What advice would you give to a locum doctor starting a new role with you?Finally, we asked our anonymous medical administrators for their top tips for aspiring locum doctors – and there are some real gems they shared!
- Tip Number One: ““Make the most of your time here, both professionally and personally! We have a thriving community so the more you engrain yourself in it, the more you will get out of it.”
- Tip Number Two: “We’re not a city hospital, so we may not always have the latest equipment or access to specialist services. Be prepared to adjust your expectations in rural setting and to think outside the square“.
- Tip Number Three: “Take the time to understand the department, hospital, and town that you’re working in/at, especially if you’re working with us for a long period.
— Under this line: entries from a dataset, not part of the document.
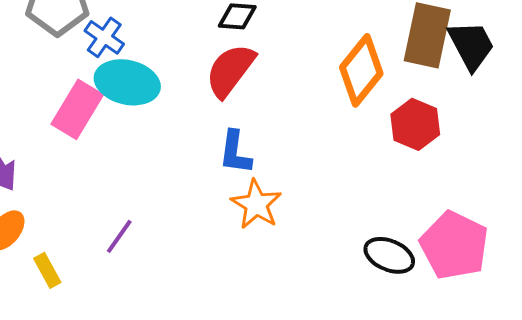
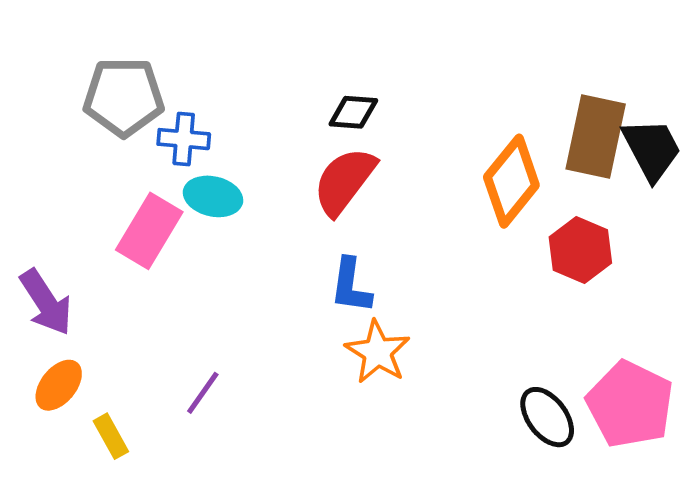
blue cross: (104, 37) -> (184, 139), turned -30
cyan ellipse: (127, 82) -> (213, 196), size x0.7
black ellipse: (389, 255) -> (547, 417), turned 30

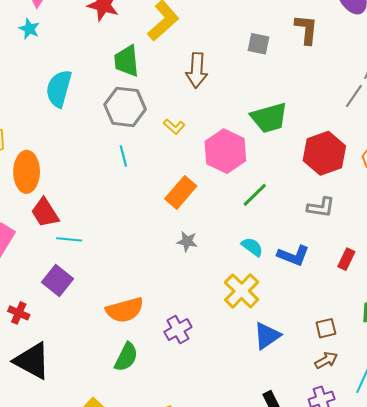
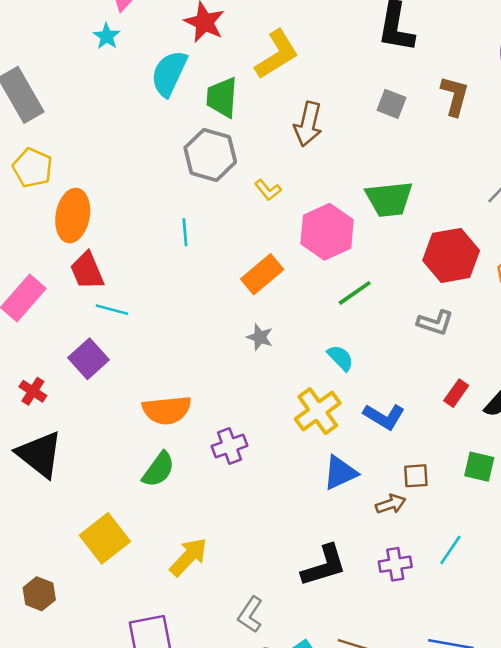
cyan semicircle: (59, 89) -> (169, 73), moved
cyan line: (123, 156) -> (185, 232), moved
blue L-shape: (293, 256) -> (384, 416), moved
brown arrow: (326, 360) -> (391, 504), moved

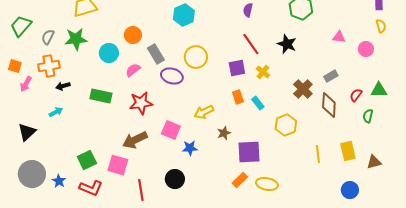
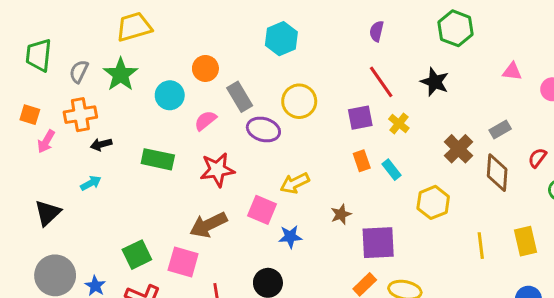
green trapezoid: (21, 26) -> (39, 55), turned -35
green star: (76, 39) -> (121, 74), turned -30
yellow arrow: (204, 112) -> (295, 183), moved

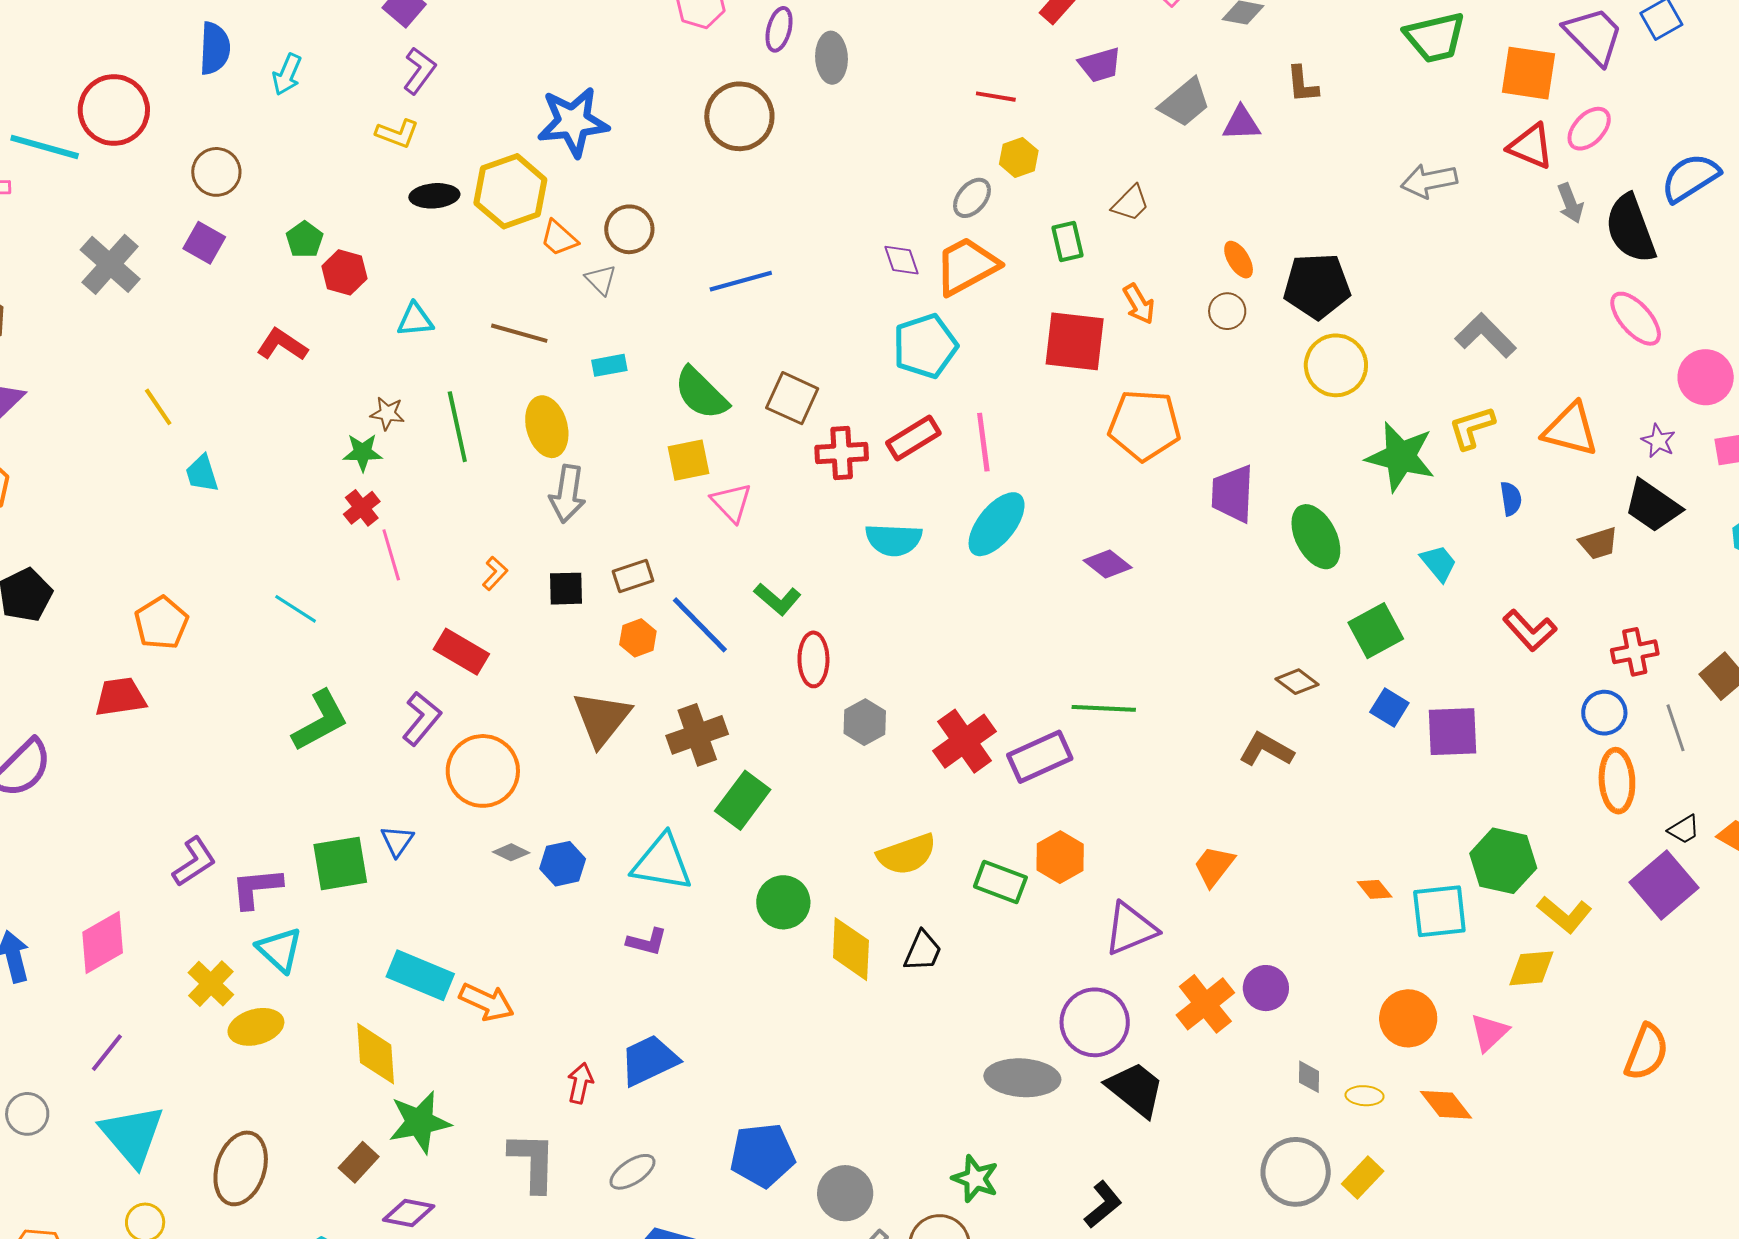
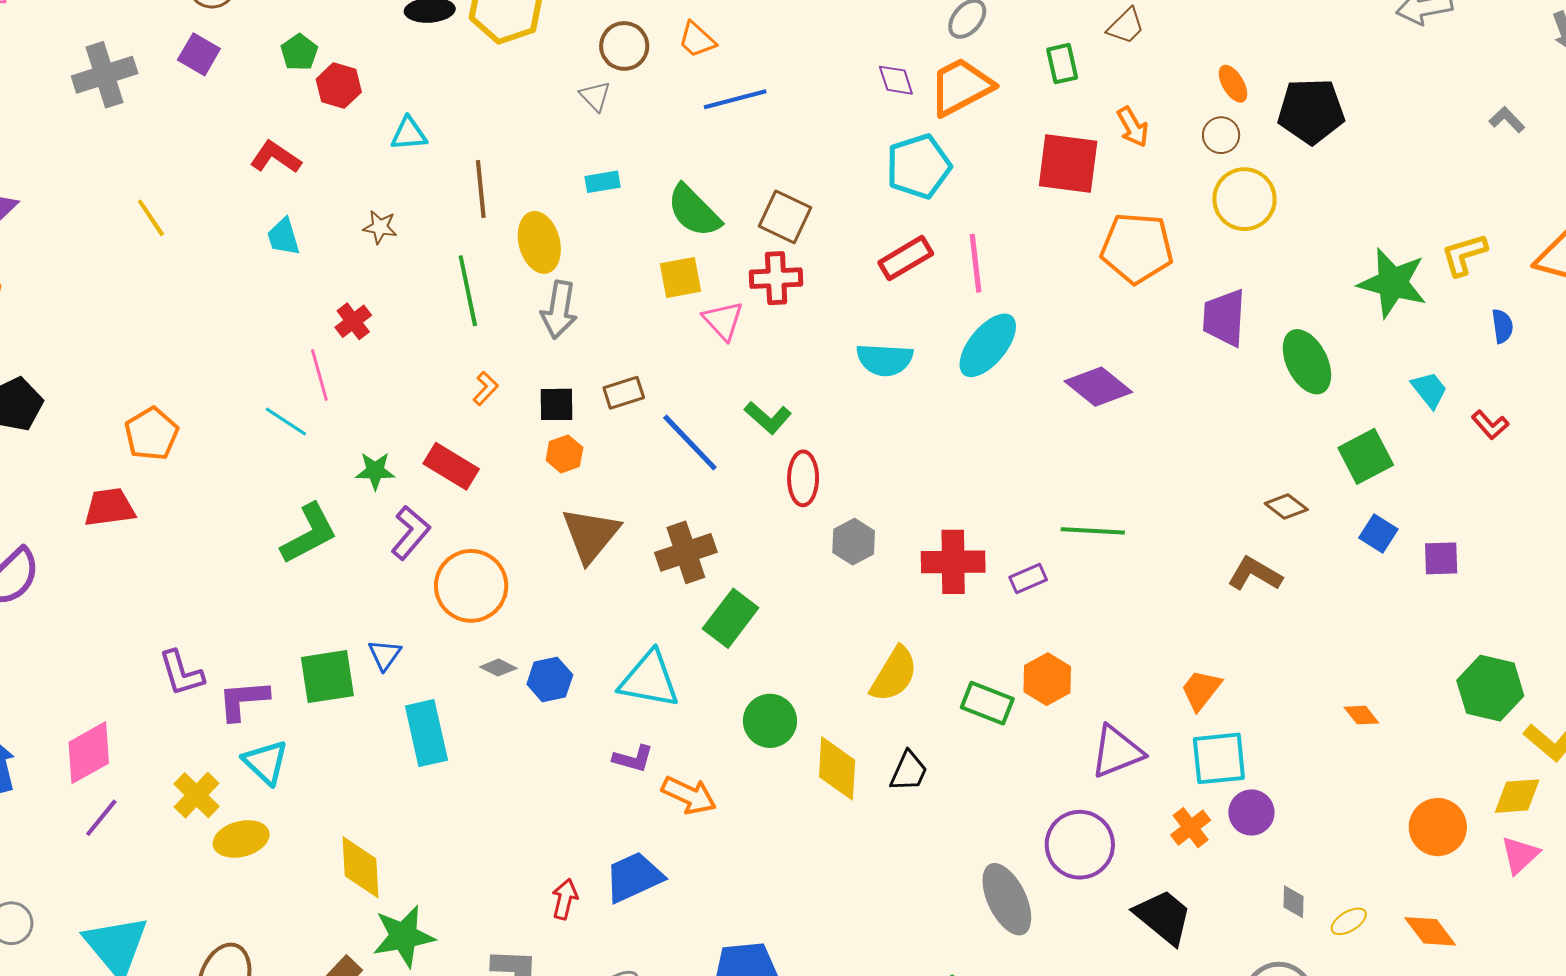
orange trapezoid: (559, 238) -> (697, 40), moved
gray cross: (110, 264) -> (105, 75), turned 30
brown line: (519, 333) -> (481, 189), moved, turned 68
gray L-shape: (1486, 336) -> (1507, 120), moved, size x0.6
yellow circle: (1336, 365) -> (1245, 199), moved
green line: (457, 427) -> (468, 291), moved
green star: (363, 452) -> (375, 471), moved
red cross: (842, 453) -> (776, 278), moved
cyan trapezoid: (202, 473) -> (283, 237), moved
pink line: (391, 555) -> (319, 375), moved
purple diamond: (1108, 564) -> (1098, 387), size x1.4
red L-shape: (1530, 630) -> (1490, 425), moved, size x0.7
orange hexagon: (638, 638) -> (564, 454), moved
purple square: (1452, 732) -> (1441, 558), size x0.7
red cross: (965, 741) -> (953, 562), turned 34
purple rectangle: (1040, 757) -> (1028, 579), size x0.6
yellow semicircle: (907, 854) -> (894, 674), turned -40
purple L-shape: (194, 862) -> (181, 673), turned 106
cyan square: (1439, 911) -> (1219, 758), moved
cyan rectangle: (420, 975) -> (426, 733), moved, turned 54
orange arrow: (487, 1002) -> (689, 795), moved
orange cross: (1205, 1004) -> (1191, 828), size x0.7
orange circle: (1408, 1018) -> (1438, 827), moved
pink triangle: (1489, 1032) -> (1520, 855), moved
purple line: (107, 1053) -> (101, 818), moved
gray ellipse: (1022, 1078) -> (1007, 899), turned 60
black trapezoid: (1135, 1089) -> (1163, 917), moved
yellow ellipse: (1365, 1096) -> (1349, 921), turned -36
We have information packs and lots of resources to get to know the hospital and the region before you start work.”
- Tip Number Four: “Don’t just make sure you’re clinically a good fit for the job – make sure you have excellent interpersonal skills too and extend those to everyone you meet. Sometimes I see doctors who are lovely to their colleagues – but then they are unpleasant to the extended team that they are working with”.
- Tip Number Five: “Be kind, be human, and remember: we’re all in this together. Healthcare is demanding enough as it is, so we need to save our energy for the things that really matter.”